Find any classic drag-and-drop tutorial for the trajectory bits. That should give you clues on how to implement that using touch events.
Also anything that deals with geometries in JS such as "canvas" painting stuff could be useful.
thanks. I'll definitely dive more into canvas stuff.
For multi-touch-gestures, I'll use react-use-gesture. But I was surprised by this video, how straightforward the vanilla solution is.
Awesome video ++++++++++++++++++ 😃
The video which I wanted
connecting my phone to the website that is run locally is cool
I didn't even know that such Javascript events existed in the first place
You're perfect
4:34 Knox 3.8: So you're using a Samsung, released on >= November 11, 2021.
Fascinating how little it takes, to draw some kind of conclusions about something.
I am using a Samsung phone but it is much older than 2021
@@WebDevSimplified Good to know that at least Business APIs/Frameworks get updates.
Thanks for the feedback, I wasn't aware that Samsung provides updates for this component.

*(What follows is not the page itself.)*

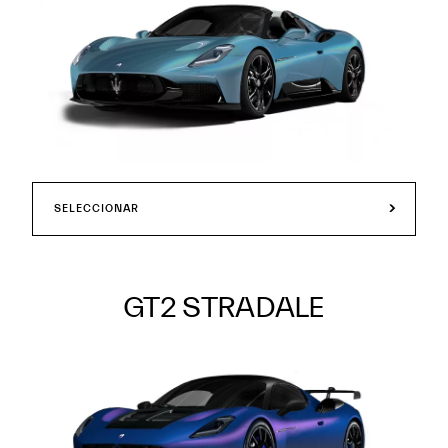
SELECCIONAR
GT2 STRADALE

Also for older devices, that may no longer receive system updates.
Five server which is a different extension automatically gives you the router address
awesome
Is changedTouches an object?.... Am confused there
Can you please do a video on google maps api? I think it would be useful to a lot of people
It's the worst when you're trying to have different handlers for click and touch...
Then you remember touching also registers as a click...
And yes, you can have both touch and click working on your computer, as long as you have a touch screen and your browser is aware of it.
And you can plug mouse into the phone too ;)
Thanks Kyle. I would use these tricks in my mobile apps developed with React Native(which is basically JScript😊) Maybe they documented already in Touchables.
Brother please send me a code in js
Tap on screen to execute function only once
Nice
why was Kyle putting a ; semi colon in front of some lines ??
@Maria ok thanks !
@Maria thanks!
anyone get null error? I'm having a hard time fixing this.
So what about Pointer Events? Its well-supported and much better and easy to use than Touch Events.